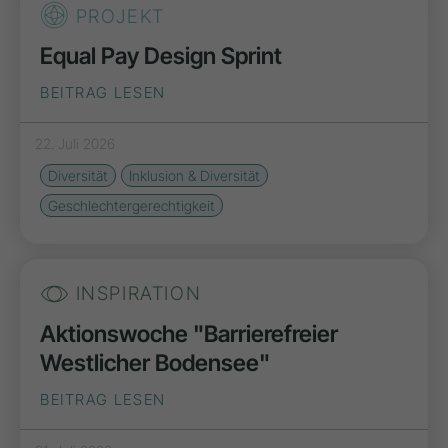
PROJEKT
Equal Pay Design Sprint
BEITRAG LESEN
22. Juli 2026
Diversität
Inklusion & Diversität
Geschlechtergerechtigkeit
INSPIRATION
Aktionswoche "Barrierefreier
Westlicher Bodensee"
BEITRAG LESEN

----

Output exactly what runs from the line with "22. Juli 2026" to the final line above, both lines included, and nothing else.

22. Juli 2026
Diversität
Inklusion & Diversität
Geschlechtergerechtigkeit
INSPIRATION
Aktionswoche "Barrierefreier
Westlicher Bodensee"
BEITRAG LESEN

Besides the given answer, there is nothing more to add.